Data supplied

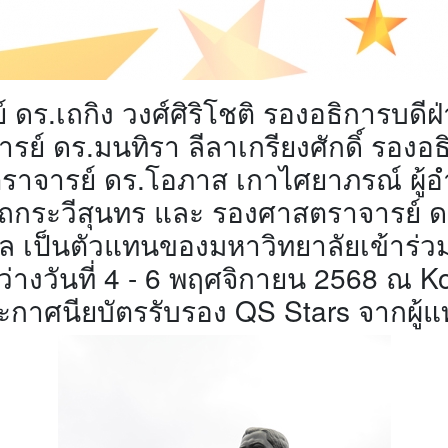
์ ดร.เถกิง วงศ์ศิริโชติ รองอธิการบด
รย์ ดร.มนทิรา ลีลาเกรียงศักดิ์ รองอ
ตราจารย์ ดร.โอภาส เกาไศยาภรณ์ ผู
ถกระวีสุนทร และ รองศาสตราจารย์ ดร.ใ
มูล เป็นตัวแทนของมหาวิทยาลัยเข้าร่ว
หว่างวันที่ 4 - 6 พฤศจิกายน 2568 ณ K
ระกาศนียบัตรรับรอง QS Stars จากผู้แ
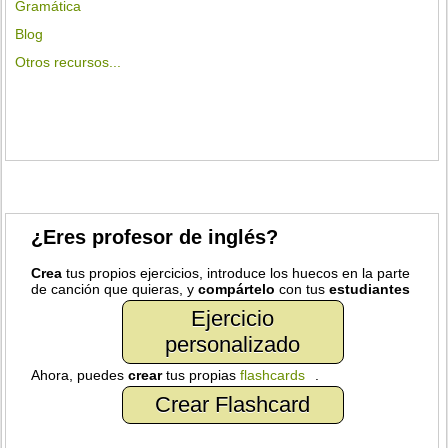
Gramática
Blog
Otros recursos...
¿Eres profesor de inglés?
Crea
tus propios ejercicios, introduce los huecos en la parte
de canción que quieras, y
compártelo
con tus
estudiantes
Ejercicio
personalizado
Ahora, puedes
crear
tus propias
flashcards
.
Crear Flashcard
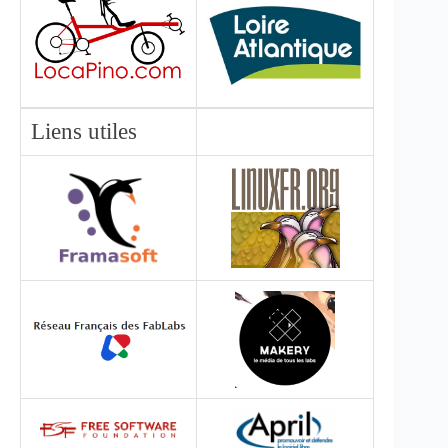
Liens utiles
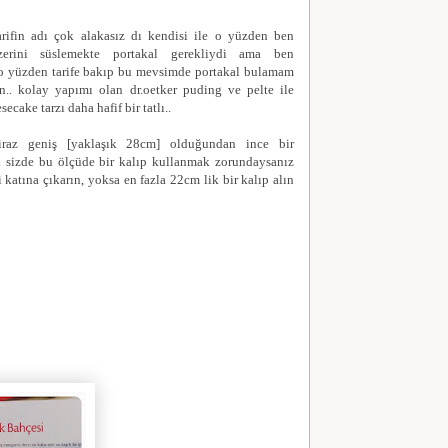
rifin adı çok alakasız dı kendisi ile o yüzden ben
üzerini süslemekte portakal gerekliydi ama ben
o yüzden tarife bakıp bu mevsimde portakal bulamam
.. kolay yapımı olan dr.oetker puding ve pelte ile
secake tarzı daha hafif bir tatlı..
iraz geniş [yaklaşık 28cm] olduğundan ince bir
 sizde bu ölçüde bir kalıp kullanmak zorundaysanız
 katına çıkarın, yoksa en fazla 22cm lik bir kalıp alın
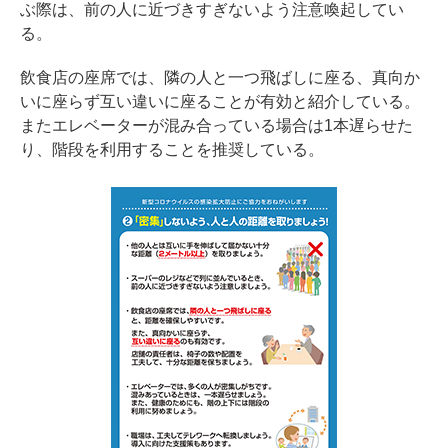
ぶ際は、前の人に近づきすぎないよう注意喚起してい
る。
飲食店の座席では、隣の人と一つ飛ばしに座る、真向か
いに座らず互い違いに座ることが有効と紹介している。
またエレベーターが混み合っている場合は1本遅らせた
り、階段を利用することを推奨している。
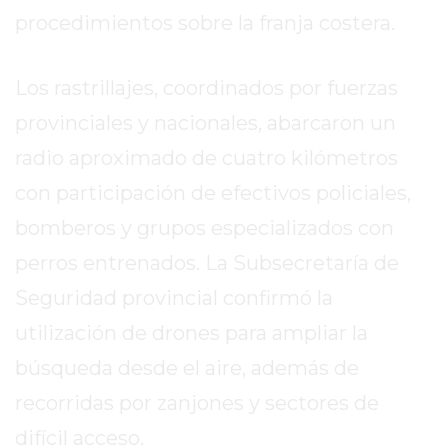
REPORTERO
procedimientos sobre la franja costera.
DIARIO
DEPORTIVO
Los rastrillajes, coordinados por fuerzas
ROJAS
provinciales y nacionales, abarcaron un
VIRTUAL
NOTICIAS
radio aproximado de cuatro kilómetros
DE
con participación de efectivos policiales,
ARRECIFES
bomberos y grupos especializados con
ZÁRATE
perros entrenados. La Subsecretaría de
Y
CAMPANA
Seguridad provincial confirmó la
NOTICIAS
utilización de drones para ampliar la
DE
búsqueda desde el aire, además de
ZÁRATE
NOTICIAS
recorridas por zanjones y sectores de
DE
difícil acceso.
CAMPANA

The problem
I would like the data above transcribed exactly, with its pictures left out.

Result
์ ดร.เถกิง วงศ์ศิริโชติ รองอธิการบด
รย์ ดร.มนทิรา ลีลาเกรียงศักดิ์ รองอ
ตราจารย์ ดร.โอภาส เกาไศยาภรณ์ ผู
ถกระวีสุนทร และ รองศาสตราจารย์ ดร.ใ
มูล เป็นตัวแทนของมหาวิทยาลัยเข้าร่ว
หว่างวันที่ 4 - 6 พฤศจิกายน 2568 ณ K
ระกาศนียบัตรรับรอง QS Stars จากผู้แ
Gramática
Blog
Otros recursos...
¿Eres profesor de inglés?
Crea
tus propios ejercicios, introduce los huecos en la parte
de canción que quieras, y
compártelo
con tus
estudiantes
Ejercicio
personalizado
Ahora, puedes
crear
tus propias
flashcards
.
Crear Flashcard
Liens utiles
rifin adı çok alakasız dı kendisi ile o yüzden ben
üzerini süslemekte portakal gerekliydi ama ben
o yüzden tarife bakıp bu mevsimde portakal bulamam
.. kolay yapımı olan dr.oetker puding ve pelte ile
secake tarzı daha hafif bir tatlı..
iraz geniş [yaklaşık 28cm] olduğundan ince bir
 sizde bu ölçüde bir kalıp kullanmak zorundaysanız
 katına çıkarın, yoksa en fazla 22cm lik bir kalıp alın
ぶ際は、前の人に近づきすぎないよう注意喚起してい
る。
飲食店の座席では、隣の人と一つ飛ばしに座る、真向か
いに座らず互い違いに座ることが有効と紹介している。
またエレベーターが混み合っている場合は1本遅らせた
り、階段を利用することを推奨している。
REPORTERO
procedimientos sobre la franja costera.
DIARIO
DEPORTIVO
Los rastrillajes, coordinados por fuerzas
ROJAS
provinciales y nacionales, abarcaron un
VIRTUAL
NOTICIAS
radio aproximado de cuatro kilómetros
DE
con participación de efectivos policiales,
ARRECIFES
bomberos y grupos especializados con
ZÁRATE
perros entrenados. La Subsecretaría de
Y
CAMPANA
Seguridad provincial confirmó la
NOTICIAS
utilización de drones para ampliar la
DE
búsqueda desde el aire, además de
ZÁRATE
NOTICIAS
recorridas por zanjones y sectores de
DE
difícil acceso.
CAMPANA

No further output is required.